Por helio.almeida

O dia 11 de janeiro de 2012 marcou para sempre a vida do casal Silas Ramos dos Santos e Ângela Maria Martins de Lima. Moradores do bairro Vila do Tinguá, em Queimados, eles se preparavam para uma viagem de dois meses pelo litoral do Nordeste. Mas uma brincadeira aparentemente inofensiva mudou seus planos, um dia antes de começar o passeio.

Jovens soltam pipaAgência O Dia

Ângela Maria voltava do mercado quando uma moto passou pela rua e arrastou uma linha chilena, usada para soltar pipas. Ela atingiu o tornozelo esquerdo da professora recém-aposentada, rompendo tendões e nervos.

Ela precisou ser operada por um cirugião especialista em pés. Um ano e seis meses depois, Ângela ainda sofre as consequências daquele acidente. “Faço fisioterapia desde então, mas ainda não recuperei totalmente os movimentos do pé e sinto dores”, lamenta a professora, de 60 anos.
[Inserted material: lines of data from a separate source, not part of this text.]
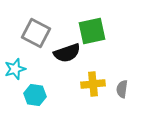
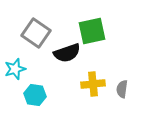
gray square: rotated 8 degrees clockwise
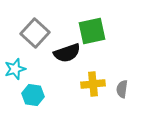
gray square: moved 1 px left; rotated 8 degrees clockwise
cyan hexagon: moved 2 px left
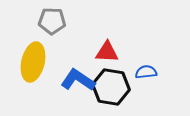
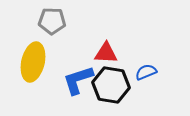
red triangle: moved 1 px left, 1 px down
blue semicircle: rotated 15 degrees counterclockwise
blue L-shape: rotated 52 degrees counterclockwise
black hexagon: moved 2 px up
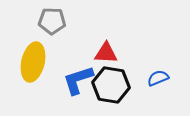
blue semicircle: moved 12 px right, 6 px down
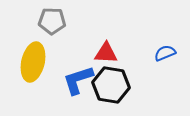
blue semicircle: moved 7 px right, 25 px up
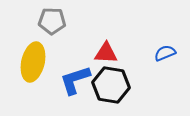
blue L-shape: moved 3 px left
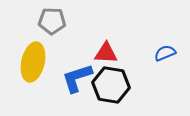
blue L-shape: moved 2 px right, 2 px up
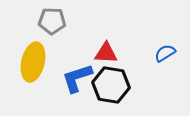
blue semicircle: rotated 10 degrees counterclockwise
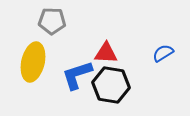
blue semicircle: moved 2 px left
blue L-shape: moved 3 px up
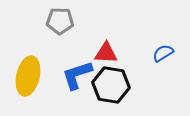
gray pentagon: moved 8 px right
yellow ellipse: moved 5 px left, 14 px down
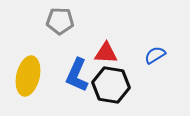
blue semicircle: moved 8 px left, 2 px down
blue L-shape: rotated 48 degrees counterclockwise
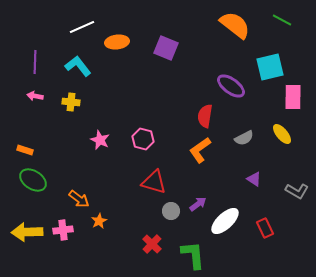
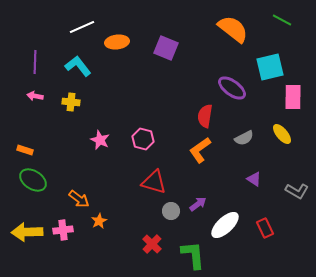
orange semicircle: moved 2 px left, 4 px down
purple ellipse: moved 1 px right, 2 px down
white ellipse: moved 4 px down
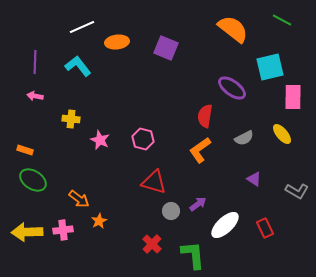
yellow cross: moved 17 px down
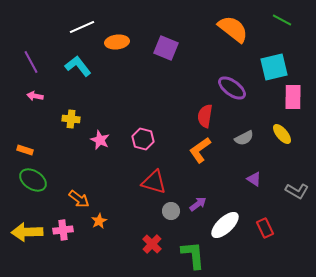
purple line: moved 4 px left; rotated 30 degrees counterclockwise
cyan square: moved 4 px right
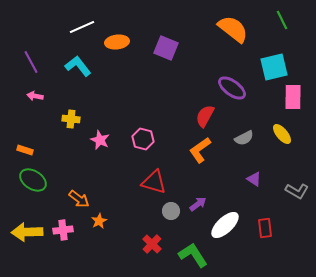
green line: rotated 36 degrees clockwise
red semicircle: rotated 20 degrees clockwise
red rectangle: rotated 18 degrees clockwise
green L-shape: rotated 28 degrees counterclockwise
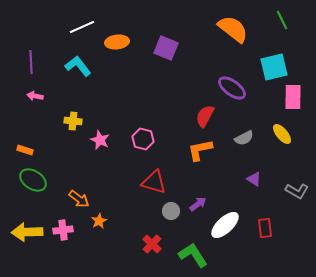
purple line: rotated 25 degrees clockwise
yellow cross: moved 2 px right, 2 px down
orange L-shape: rotated 24 degrees clockwise
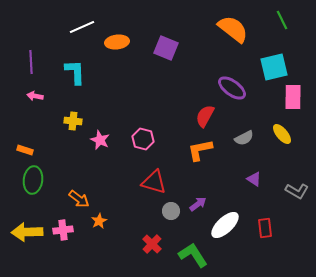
cyan L-shape: moved 3 px left, 6 px down; rotated 36 degrees clockwise
green ellipse: rotated 64 degrees clockwise
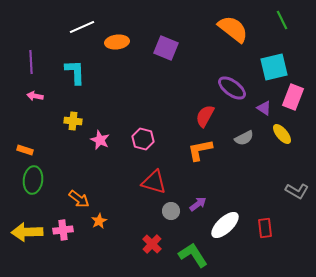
pink rectangle: rotated 20 degrees clockwise
purple triangle: moved 10 px right, 71 px up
Silas tem 66 anos e também é professor aposentado. Ele resume o que aquela linha chilena significou em suas vidas. “Não mudou apenas nossos planos. Mudou nossa forma de viver”, afirma.

A linha chilena, feita com alumínio e quartzo, tem poder de corte quatro vezes maior que a linha com cerol. Sua venda é proibida, mas quem solta pipa sabe onde encontrá-la.
Wagner Pontes, 32 anos, que faz da pipa seu passatempo, admite usá-la. “Solto pipa com qualquer linha. Não é difícil encontrar. Mas os vendedores deixam a chilena escondida e só vendem para quem já conhecem”, revela.

Quem usa moto também corre riscos. Levantamento da Associação Brasileira de Motociclistas (Abram) apontou 650 acidentes graves no país em 2011. Segundo Lucas Pimentel, presidente da Abram, metade deixou vítimas com sequelas e sérias limitações. “Cinquenta pessoas morreram naquele ano”.

Quem solta pipa também pode estar em perigo e deve ter cuidado. Marlon Ferreira, 23 anos, solta na laje e nunca sofreu acidente, mas conta que um amigo já caiu duas vezes. “Ele quebrou alguns ossos, mas continua soltando pipa na laje até hoje”, diz.

Enquanto muitos brincam com a sorte, Silas e Ângela fazem um apelo para o fim do uso da linha chilena. “Gostaríamos que ninguém mais passasse por isso”, disse ela, que ainda sonha com a viagem pós-aposentadoria.

Jovem prefere linha comum

Morador do bairro Vila Pacaembu, em Queimados, André Luiz de Oliveira conta que julho, por causa das férias escolares, é um dos meses em que mais crescem o número de pipas no céu.

Ele admite ter um carretel de linha chilena, mas garante não usá-lo. “Corta muito as mãos e está guardado. Prefiro usar a linha normal”, diz o jovem de 16 anos, que compra três pipas por dia.

Em Nilópolis, Salvador Bacalhau fabrica 200 mil pipas por ano em sua loja. Ele diz que as vendas crescem em até 90% nesta época do ano. “Vendo cinco mil por semana”, garante.

Pipas deixam 218 mil sem luz em 2013

Quedas de lajes e acidentes com linha chilena e cerol são alguns dos perigos consequentes do hábito de soltar pipas. De acordo com a Light, responsável por fornecer energia elétrica para 11 cidades da Baixada Fluminense, a região apresentou 129 ocorrências de queda de energia por pipas na rede elétrica de janeiro a maio deste ano. A média foi de 25,8 casos por mês. Mais de 218.600 clientes da empresa ficaram sem energia no período.

Nova Iguaçu é a cidade campeã de registros. Foram 38 somente nos cinco primeiros meses de 2013, deixando 59 mil clientes sem eletricidade. São João de Meriti e Belford Roxo aparecem em segundo lugar, com 22 casos. Queimados foi quem registrou menor número de casos no período: apenas nove.

Mas foram suficientes para deixar 30.944 casas e empresas sem luz. Número maior que o de Duque de Caxias (30.645), que teve 17 ocorrências no período.
Em julho, a tendência é que a média de casos na Baixada aumente. Em 2012, o mês registrou 58 ocorrências, deixando mais de 85 mil clientes sem energia.

Além da falta de luz, esta prática pode provocar incêndios e mortes. A Light orienta a população a não interferir na rede elétrica e ressalta que, em caso de ocorrência de pipas enroscados na fiação, a companhia deve ser acionada imediatamente, pelo Disque-Light Emergência (0800 021 0196).